Passion Vivaldi avec Consort Salle Gaveau
Le concert de ce soir propose de raconter, en musique, la vie de Vivaldi en s’inspirant à la fois de sa biographie et de toutes les anecdotes et légendes forgées autour du « prete rosso » (prêtre roux). Ainsi les musiciens interprètent-ils son tempétueux Concerto pour violon en ré mineur, en écho à l’histoire (douteuse) selon laquelle Vivaldi serait justement né une nuit de tempête… C’est également l’occasion, pour les artistes, de présenter un air inédit de Vivaldi et leur propre reconstitution de la fin d’un autre de ses concertos inachevés. Mais Vivaldi n’est pas le seul compositeur représenté ce soir, et c’est par un extrait de La Divisione del Mondo de Giovanni Legrenzi, maître de chapelle à la Basilique Saint-Marc où jouait le père de Vivaldi, que commence le programme. Bach est également présent dans un Andante inspiré des compositeurs vénitiens, ici d’Alessandro Marcello. Enfin, la musique lyrique n’est pas en reste avec les airs d’opéras de Vivaldi qui rayonnent également.

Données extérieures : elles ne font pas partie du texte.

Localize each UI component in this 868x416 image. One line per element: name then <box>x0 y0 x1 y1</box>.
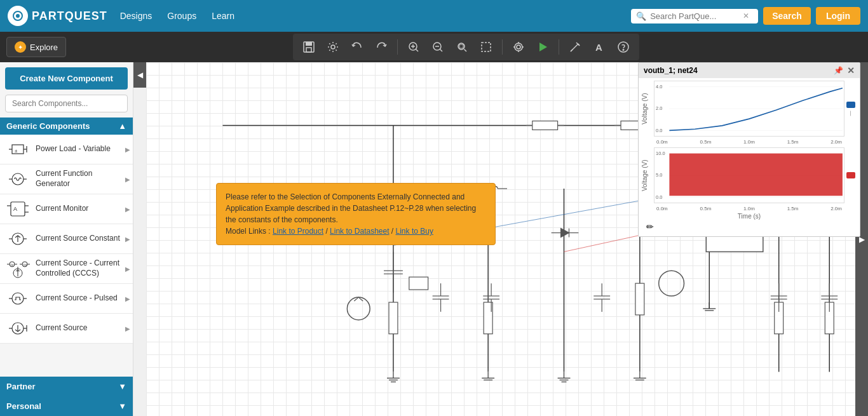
upper-chart-legend: — <box>844 81 857 137</box>
search-box: 🔍 ✕ <box>631 9 758 23</box>
nav-learn[interactable]: Learn <box>212 8 234 23</box>
svg-rect-120 <box>389 302 398 334</box>
tooltip-link-buy[interactable]: Link to Buy <box>396 227 433 236</box>
sidebar-collapse-button[interactable]: ◀ <box>133 62 146 88</box>
select-tool[interactable] <box>475 36 497 58</box>
chart-title: voutb_1; net24 <box>644 66 698 75</box>
current-function-gen-icon <box>5 168 31 190</box>
lower-x-tick-3: 1.5m <box>787 206 799 211</box>
cccs-icon: Ic Io <box>5 258 31 279</box>
component-current-source-pulsed[interactable]: Current Source - Pulsed ▶ <box>0 284 133 314</box>
lower-chart-row: Voltage (V) 10.0 5.0 0.0 <box>641 147 857 203</box>
redo-tool[interactable] <box>370 36 392 58</box>
lower-x-tick-2: 1.0m <box>743 206 755 211</box>
nav-designs[interactable]: Designs <box>120 8 153 23</box>
main-layout: Create New Component Generic Components … <box>0 62 868 416</box>
current-monitor-label: Current Monitor <box>36 204 88 214</box>
svg-line-9 <box>416 50 418 52</box>
create-component-button[interactable]: Create New Component <box>5 67 128 90</box>
svg-point-101 <box>659 271 684 296</box>
upper-chart-content: 4.0 2.0 0.0 <box>654 81 844 137</box>
component-current-source-constant[interactable]: Current Source Constant ▶ <box>0 224 133 254</box>
login-button[interactable]: Login <box>816 7 860 25</box>
chart-close-icon[interactable]: ✕ <box>847 65 855 76</box>
partner-section[interactable]: Partner ▼ <box>0 377 133 396</box>
tooltip-text: Please refer to the Selection of Compone… <box>226 192 476 224</box>
cccs-label: Current Source - Current Controlled (CCC… <box>36 258 128 278</box>
explore-icon: ✦ <box>15 41 26 53</box>
clear-icon[interactable]: ✕ <box>743 11 749 20</box>
nav-links: Designs Groups Learn <box>120 8 619 23</box>
svg-text:±: ± <box>15 148 18 154</box>
svg-rect-62 <box>532 121 558 130</box>
chart-pin-icon[interactable]: 📌 <box>834 66 843 75</box>
chart-header-actions: 📌 ✕ <box>834 65 855 76</box>
power-load-arrow: ▶ <box>125 146 130 153</box>
chart-panel: voutb_1; net24 📌 ✕ Voltage (V) <box>638 62 860 237</box>
svg-rect-15 <box>459 44 463 48</box>
tooltip-link-datasheet[interactable]: Link to Datasheet <box>330 227 389 236</box>
save-tool[interactable] <box>298 36 320 58</box>
component-current-source[interactable]: Current Source ▶ <box>0 314 133 344</box>
zoom-out-tool[interactable] <box>427 36 449 58</box>
undo-tool[interactable] <box>346 36 368 58</box>
search-components-input[interactable] <box>5 95 128 112</box>
current-source-pulsed-arrow: ▶ <box>125 295 130 302</box>
svg-rect-25 <box>12 145 24 154</box>
component-power-load[interactable]: ± Power Load - Variable ▶ <box>0 135 133 164</box>
power-load-label: Power Load - Variable <box>36 144 111 154</box>
svg-rect-122 <box>635 283 644 315</box>
current-monitor-arrow: ▶ <box>125 206 130 213</box>
component-current-function-gen[interactable]: Current Function Generator ▶ <box>0 164 133 194</box>
generic-components-header[interactable]: Generic Components ▲ <box>0 117 133 135</box>
x-tick-0: 0.0m <box>656 139 668 145</box>
pencil-icon[interactable]: ✏ <box>644 220 656 233</box>
upper-chart-row: Voltage (V) 4.0 2.0 0.0 <box>641 81 857 137</box>
nav-groups[interactable]: Groups <box>167 8 196 23</box>
canvas-area[interactable]: BD90640FJ_Tran RT FB SW PVIN EN VIN nGND… <box>146 62 868 416</box>
help-tool[interactable] <box>613 36 634 58</box>
explore-button[interactable]: ✦ Explore <box>6 37 66 57</box>
search-icon: 🔍 <box>636 11 646 21</box>
current-source-constant-icon <box>5 228 31 250</box>
chart-header: voutb_1; net24 📌 ✕ <box>639 63 860 78</box>
svg-text:5.0: 5.0 <box>656 172 662 178</box>
component-current-monitor[interactable]: A Current Monitor ▶ <box>0 194 133 224</box>
svg-marker-19 <box>539 43 547 51</box>
svg-point-30 <box>12 173 24 185</box>
current-function-gen-arrow: ▶ <box>125 176 130 183</box>
current-source-constant-arrow: ▶ <box>125 236 130 243</box>
toolbar-center: A <box>293 34 639 60</box>
search-input[interactable] <box>650 11 739 21</box>
logo: PARTQUEST <box>8 6 107 26</box>
svg-text:A: A <box>13 206 17 212</box>
x-tick-3: 1.5m <box>787 139 799 145</box>
play-tool[interactable] <box>532 36 553 58</box>
x-tick-1: 0.5m <box>700 139 712 145</box>
partner-arrow: ▼ <box>118 382 126 391</box>
svg-line-12 <box>440 50 442 52</box>
personal-label: Personal <box>6 401 41 411</box>
settings-tool[interactable] <box>322 36 344 58</box>
tooltip-link-product[interactable]: Link to Product <box>273 227 323 236</box>
component-cccs[interactable]: Ic Io Current Source - Current Controlle… <box>0 254 133 284</box>
pen-tool[interactable] <box>564 36 586 58</box>
zoom-fit-tool[interactable] <box>451 36 473 58</box>
svg-text:10.0: 10.0 <box>656 151 665 156</box>
generic-components-arrow: ▲ <box>118 121 126 131</box>
current-source-pulsed-label: Current Source - Pulsed <box>36 293 118 304</box>
svg-line-21 <box>571 50 573 51</box>
search-components-container <box>5 95 128 112</box>
zoom-in-tool[interactable] <box>403 36 424 58</box>
lower-x-tick-1: 0.5m <box>700 206 712 211</box>
tooltip-box: Please refer to the Selection of Compone… <box>216 183 496 245</box>
personal-arrow: ▼ <box>118 401 126 411</box>
x-tick-4: 2.0m <box>831 139 842 145</box>
svg-point-1 <box>16 14 20 18</box>
search-button[interactable]: Search <box>763 7 811 25</box>
component-tool[interactable] <box>508 36 529 58</box>
component-list: ± Power Load - Variable ▶ Current Functi… <box>0 135 133 377</box>
personal-section[interactable]: Personal ▼ <box>0 396 133 416</box>
text-tool[interactable]: A <box>588 36 610 58</box>
lower-y-label: Voltage (V) <box>641 147 654 203</box>
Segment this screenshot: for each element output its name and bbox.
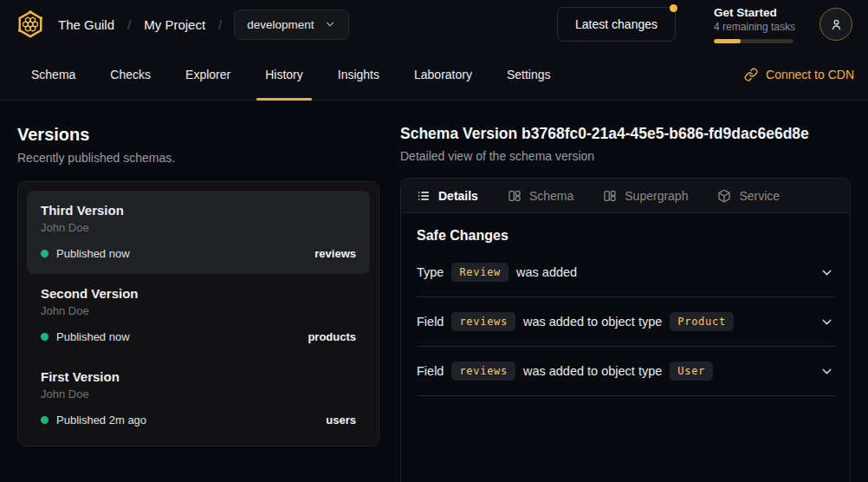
chevron-down-icon[interactable] — [819, 364, 834, 379]
columns-icon — [603, 189, 617, 203]
versions-title: Versions — [17, 125, 379, 145]
published-dot-icon — [41, 250, 49, 257]
published-dot-icon — [41, 416, 49, 424]
version-list-item[interactable]: First Version John Doe Published 2m ago … — [27, 357, 370, 440]
version-list-item[interactable]: Third Version John Doe Published now rev… — [27, 191, 370, 274]
version-author: John Doe — [41, 388, 356, 401]
schema-version-subtitle: Detailed view of the schema version — [400, 149, 851, 163]
breadcrumb: The Guild / My Project / — [58, 17, 222, 32]
version-status-text: Published 2m ago — [56, 414, 146, 427]
progress-fill — [714, 39, 741, 43]
link-icon — [744, 68, 758, 81]
change-code-1: Review — [451, 263, 508, 282]
schema-version-panel: Schema Version b3768fc0-21a4-45e5-b686-f… — [400, 125, 851, 482]
person-icon — [829, 17, 844, 32]
nav-tab-checks[interactable]: Checks — [93, 49, 168, 100]
schema-version-card: Details Schema Supergraph — [400, 178, 851, 482]
version-title: Second Version — [41, 286, 356, 301]
version-list-item[interactable]: Second Version John Doe Published now pr… — [27, 274, 370, 357]
change-description: Field reviews was added to object type P… — [417, 312, 734, 331]
nav-tab-label: Laboratory — [414, 68, 472, 81]
breadcrumb-project[interactable]: My Project — [144, 17, 205, 32]
versions-card: Third Version John Doe Published now rev… — [17, 181, 379, 446]
change-prefix: Type — [417, 265, 444, 279]
breadcrumb-separator: / — [127, 17, 131, 32]
detail-tab-service[interactable]: Service — [717, 189, 780, 203]
change-code-2: User — [670, 362, 713, 381]
version-author: John Doe — [41, 304, 356, 317]
detail-tabs: Details Schema Supergraph — [401, 179, 850, 213]
user-avatar[interactable] — [819, 8, 852, 41]
get-started-progress-track — [714, 39, 794, 43]
chevron-down-icon[interactable] — [819, 315, 834, 329]
get-started-subtitle: 4 remaining tasks — [714, 21, 794, 33]
nav-tab-label: Settings — [507, 68, 551, 81]
versions-panel: Versions Recently published schemas. Thi… — [17, 125, 379, 482]
version-author: John Doe — [41, 221, 356, 234]
detail-tab-details[interactable]: Details — [417, 189, 478, 203]
versions-list: Third Version John Doe Published now rev… — [27, 191, 370, 440]
latest-changes-label: Latest changes — [575, 17, 657, 31]
target-selector-dropdown[interactable]: development — [234, 10, 348, 40]
version-status: Published now — [41, 330, 130, 343]
change-middle: was added — [516, 265, 577, 279]
version-meta: Published now products — [41, 330, 356, 343]
schema-version-title: Schema Version b3768fc0-21a4-45e5-b686-f… — [400, 125, 851, 143]
change-middle: was added to object type — [523, 315, 662, 329]
version-title: First Version — [41, 369, 356, 384]
detail-tab-schema[interactable]: Schema — [508, 189, 573, 203]
version-status-text: Published now — [56, 247, 130, 260]
change-code-2: Product — [670, 312, 733, 331]
change-row[interactable]: Type Review was added — [417, 248, 834, 297]
nav-tab-label: Checks — [110, 68, 151, 81]
nav-tab-explorer[interactable]: Explorer — [168, 49, 248, 100]
nav-tab-history[interactable]: History — [248, 49, 321, 100]
guild-logo-icon[interactable] — [16, 10, 45, 39]
notification-dot — [670, 4, 677, 12]
list-icon — [417, 189, 431, 203]
latest-changes-button[interactable]: Latest changes — [557, 7, 676, 42]
version-meta: Published 2m ago users — [41, 414, 356, 427]
version-status: Published now — [41, 247, 130, 260]
cube-icon — [717, 189, 731, 203]
change-code-1: reviews — [451, 312, 515, 331]
version-service-name: reviews — [314, 247, 356, 260]
change-middle: was added to object type — [523, 364, 662, 378]
changes-list: Type Review was added Field reviews was … — [417, 248, 834, 396]
nav-tab-schema[interactable]: Schema — [14, 49, 93, 100]
change-code-1: reviews — [451, 362, 515, 381]
change-row[interactable]: Field reviews was added to object type U… — [417, 347, 834, 396]
version-status-text: Published now — [56, 330, 130, 343]
version-service-name: users — [326, 414, 356, 427]
published-dot-icon — [41, 333, 49, 341]
nav-tab-label: Insights — [338, 68, 379, 81]
detail-tab-supergraph[interactable]: Supergraph — [603, 189, 688, 203]
versions-subtitle: Recently published schemas. — [17, 151, 379, 165]
get-started-title: Get Started — [714, 6, 794, 19]
version-status: Published 2m ago — [41, 414, 146, 427]
detail-tab-label: Schema — [529, 189, 573, 203]
nav-tab-label: History — [265, 68, 303, 81]
columns-icon — [508, 189, 521, 203]
top-header: The Guild / My Project / development Lat… — [0, 0, 868, 49]
change-row[interactable]: Field reviews was added to object type P… — [417, 297, 834, 347]
version-service-name: products — [308, 330, 356, 343]
main-nav: Schema Checks Explorer History Insights … — [0, 49, 868, 101]
nav-tab-label: Explorer — [185, 68, 230, 81]
get-started-widget[interactable]: Get Started 4 remaining tasks — [714, 6, 794, 43]
change-prefix: Field — [417, 315, 444, 329]
nav-tab-settings[interactable]: Settings — [489, 49, 568, 100]
version-meta: Published now reviews — [41, 247, 356, 260]
connect-to-cdn-label: Connect to CDN — [766, 68, 854, 81]
change-description: Type Review was added — [417, 263, 577, 282]
nav-tab-label: Schema — [31, 68, 75, 81]
detail-tab-label: Details — [438, 189, 478, 203]
chevron-down-icon[interactable] — [819, 265, 834, 280]
connect-to-cdn-button[interactable]: Connect to CDN — [744, 68, 854, 81]
nav-tab-insights[interactable]: Insights — [321, 49, 397, 100]
detail-tab-label: Supergraph — [625, 189, 688, 203]
detail-tab-label: Service — [739, 189, 780, 203]
nav-tab-laboratory[interactable]: Laboratory — [397, 49, 489, 100]
target-selector-value: development — [247, 18, 314, 31]
breadcrumb-org[interactable]: The Guild — [58, 17, 114, 32]
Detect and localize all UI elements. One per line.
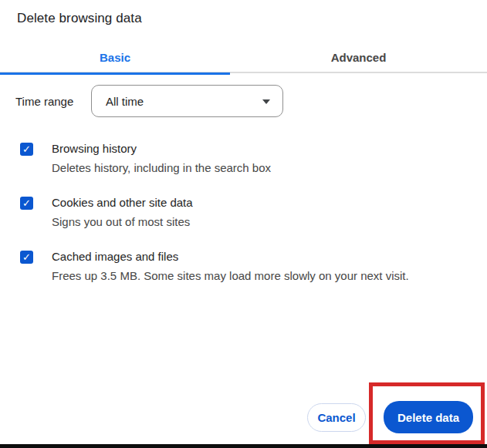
option-row-browsing-history: ✓ Browsing history Deletes history, incl…	[20, 139, 468, 177]
dropdown-arrow-icon	[262, 99, 270, 104]
option-subtitle: Signs you out of most sites	[52, 212, 193, 231]
checkmark-icon: ✓	[22, 198, 31, 208]
time-range-selected-value: All time	[106, 95, 144, 108]
cancel-button[interactable]: Cancel	[307, 403, 366, 432]
checkmark-icon: ✓	[22, 252, 31, 262]
dialog-bottom-edge	[0, 444, 487, 448]
option-text: Cookies and other site data Signs you ou…	[52, 193, 193, 231]
time-range-row: Time range All time	[15, 85, 283, 117]
tab-bar: Basic Advanced	[0, 41, 487, 73]
time-range-label: Time range	[15, 95, 91, 108]
option-subtitle: Frees up 3.5 MB. Some sites may load mor…	[52, 266, 409, 285]
delete-browsing-data-dialog: Delete browsing data Basic Advanced Time…	[0, 0, 487, 448]
time-range-select[interactable]: All time	[91, 85, 283, 117]
tab-basic[interactable]: Basic	[0, 41, 230, 73]
cached-images-checkbox[interactable]: ✓	[20, 251, 33, 264]
cookies-checkbox[interactable]: ✓	[20, 197, 33, 210]
option-subtitle: Deletes history, including in the search…	[52, 158, 271, 177]
option-title: Cookies and other site data	[52, 193, 193, 212]
option-row-cached-images: ✓ Cached images and files Frees up 3.5 M…	[20, 247, 468, 285]
option-text: Cached images and files Frees up 3.5 MB.…	[52, 247, 409, 285]
option-title: Browsing history	[52, 139, 271, 158]
tab-advanced[interactable]: Advanced	[230, 41, 487, 73]
browsing-history-checkbox[interactable]: ✓	[20, 143, 33, 156]
delete-data-button[interactable]: Delete data	[384, 401, 473, 433]
tab-basic-label: Basic	[100, 51, 130, 64]
option-row-cookies: ✓ Cookies and other site data Signs you …	[20, 193, 468, 231]
tab-advanced-label: Advanced	[331, 51, 387, 64]
option-title: Cached images and files	[52, 247, 409, 266]
option-text: Browsing history Deletes history, includ…	[52, 139, 271, 177]
checkmark-icon: ✓	[22, 144, 31, 154]
dialog-title: Delete browsing data	[17, 11, 142, 26]
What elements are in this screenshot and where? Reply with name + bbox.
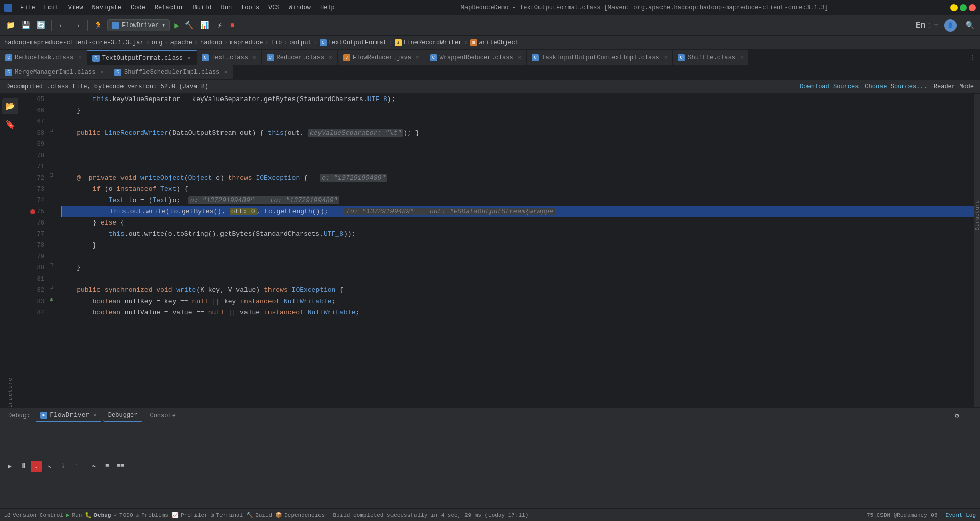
menu-refactor[interactable]: Refactor [151,3,188,12]
menu-code[interactable]: Code [127,3,150,12]
tab-shuffle[interactable]: C Shuffle.class × [673,50,749,65]
status-todo[interactable]: ✓ TODO [114,512,133,518]
forward-button[interactable]: → [71,19,83,32]
menu-run[interactable]: Run [216,3,236,12]
tab-wrappedreducer-close[interactable]: × [518,55,522,61]
fold-80[interactable]: □ [50,285,53,290]
debug-step-out-btn[interactable]: ↑ [70,461,82,472]
menu-file[interactable]: File [16,3,39,12]
close-button[interactable] [969,4,976,11]
breadcrumb-hadoop[interactable]: hadoop [200,39,222,46]
status-run[interactable]: ▶ Run [66,512,82,518]
run-config-selector[interactable]: FlowDriver ▾ [107,19,170,31]
stop-button[interactable]: ■ [229,20,235,31]
status-profiler[interactable]: 📈 Profiler [172,512,208,518]
breadcrumb-writeobject[interactable]: writeObject [479,39,519,46]
fold-72[interactable]: □ [50,172,53,178]
debug-session-close[interactable]: × [93,412,97,418]
fold-66[interactable]: □ [50,128,53,133]
save-button[interactable]: 💾 [19,19,32,32]
breakpoint-75[interactable] [30,209,35,214]
debug-resume-btn[interactable]: ▶ [4,461,15,472]
tab-flowreducer[interactable]: J FlowReducer.java × [338,50,425,65]
tab-flowreducer-close[interactable]: × [416,55,420,61]
code-content[interactable]: 65 66 67 68 69 70 71 72 73 74 75 76 77 [20,94,974,407]
back-button[interactable]: ← [56,19,68,32]
tab-taskinputoutput-close[interactable]: × [664,55,668,61]
tab-textoutputformat[interactable]: C TextOutputFormat.class × [87,50,197,65]
debug-frames-btn[interactable]: ≡≡ [115,461,126,472]
debug-tab-debugger[interactable]: Debugger [103,410,143,422]
tab-reducer[interactable]: C Reducer.class × [262,50,338,65]
structure-panel-label[interactable]: Structure [973,196,981,234]
minimize-button[interactable] [950,4,958,11]
menu-vcs[interactable]: VCS [264,3,284,12]
tabs-more-button[interactable]: ⋮ [966,50,980,64]
profile-button[interactable]: ⚡ [214,19,226,32]
sidebar-structure-button[interactable]: Structure [2,386,18,403]
run-button[interactable]: ▶ [173,19,180,32]
coverage-button[interactable]: 📊 [199,19,211,32]
debug-step-over-btn[interactable]: ↓ [31,461,42,472]
status-build[interactable]: 🔨 Build [246,512,272,518]
breadcrumb-org[interactable]: org [152,39,163,46]
sidebar-bookmark-button[interactable]: 🔖 [2,116,18,133]
build-button[interactable]: 🔨 [183,19,195,32]
project-icon[interactable]: 📁 [4,19,16,32]
breadcrumb-mapreduce[interactable]: mapreduce [230,39,263,46]
tab-text-close[interactable]: × [253,55,256,61]
status-dependencies[interactable]: 📦 Dependencies [275,512,325,518]
fold-76[interactable]: □ [50,262,53,268]
debug-close-btn[interactable]: − [965,410,976,421]
status-terminal[interactable]: ⊞ Terminal [211,512,243,518]
status-debug[interactable]: 🐛 Debug [85,512,111,518]
tab-wrappedreducer[interactable]: C WrappedReducer.class × [425,50,527,65]
reader-mode-button[interactable]: Reader Mode [934,83,974,90]
menu-help[interactable]: Help [316,3,339,12]
line-82-content: public synchronized void write(K key, V … [61,285,344,296]
tab-textoutputformat-close[interactable]: × [187,55,191,61]
debug-pause-btn[interactable]: ⏸ [17,461,29,472]
tab-shuffle-close[interactable]: × [740,55,744,61]
breadcrumb-lib[interactable]: lib [271,39,282,46]
tab-mergemanager-close[interactable]: × [100,69,104,76]
menu-tools[interactable]: Tools [237,3,263,12]
breadcrumb-apache[interactable]: apache [170,39,192,46]
search-everywhere-button[interactable]: 🔍 [964,19,976,32]
debug-step-into-btn[interactable]: ↘ [44,461,55,472]
event-log-button[interactable]: Event Log [946,512,976,518]
sidebar-project-button[interactable]: 📂 [2,98,18,114]
menu-view[interactable]: View [64,3,87,12]
debug-evaluate-btn[interactable]: ≡ [102,461,113,472]
tab-mergemanager[interactable]: C MergeManagerImpl.class × [0,65,109,79]
breadcrumb-jar[interactable]: hadoop-mapreduce-client-core-3.1.3.jar [4,39,144,46]
tab-shufflescheduler[interactable]: C ShuffleSchedulerImpl.class × [109,65,233,79]
debug-run-to-cursor-btn[interactable]: ↷ [88,461,100,472]
download-sources-button[interactable]: Download Sources [800,83,859,90]
breadcrumb-linerecordwriter[interactable]: LineRecordWriter [403,39,462,46]
debug-settings-btn[interactable]: ⚙ [951,410,963,421]
tab-shufflescheduler-close[interactable]: × [224,69,228,76]
status-version-control[interactable]: ⎇ Version Control [4,512,63,518]
debug-tab-console[interactable]: Console [144,410,180,421]
menu-window[interactable]: Window [285,3,315,12]
status-problems[interactable]: ⚠ Problems [136,512,168,518]
sync-button[interactable]: 🔄 [35,19,47,32]
menu-build[interactable]: Build [189,3,215,12]
debug-session-tab[interactable]: ▶ FlowDriver × [36,409,101,422]
tab-taskinputoutput[interactable]: C TaskInputOutputContextImpl.class × [527,50,673,65]
menu-edit[interactable]: Edit [40,3,63,12]
menu-navigate[interactable]: Navigate [88,3,126,12]
breadcrumb-output[interactable]: output [289,39,311,46]
tab-text[interactable]: C Text.class × [197,50,262,65]
choose-sources-button[interactable]: Choose Sources... [865,83,927,90]
breadcrumb-textoutputformat[interactable]: TextOutputFormat [328,39,387,46]
debug-force-step-into-btn[interactable]: ⤵ [57,461,68,472]
maximize-button[interactable] [960,4,967,11]
avatar[interactable]: 👤 [944,19,957,32]
tab-reducetask[interactable]: C ReduceTask.class × [0,50,87,65]
tab-reducer-close[interactable]: × [329,55,332,61]
tab-reducetask-close[interactable]: × [78,55,82,61]
run-type-btn[interactable]: 🏃 [92,19,104,32]
override-82[interactable]: ⊕ [50,296,53,304]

Théotime Langlois de Swarte insuffle son énergie chez tous les musiciens de ce Consort, qui lui répondent et l’accompagnent avec autant d’intensité que de netteté, en suivant avec grande attention le soliste. Lui-même propose un jeu solide, à la fois fluide et tranché, parfois endiablé, cherchant à relever la tension dramatique de la musique, mais se laissant également, dans les plus beaux moments, dériver vers une certaine douceur (notamment dans le « tube » de L’Été). Le public peut d’ailleurs remarquer de temps à autre, outre sa concentration, un sourire sur son visage alors qu’il joue. Quant à tous les musiciens, ils partagent une grande alchimie et rient tous ensemble.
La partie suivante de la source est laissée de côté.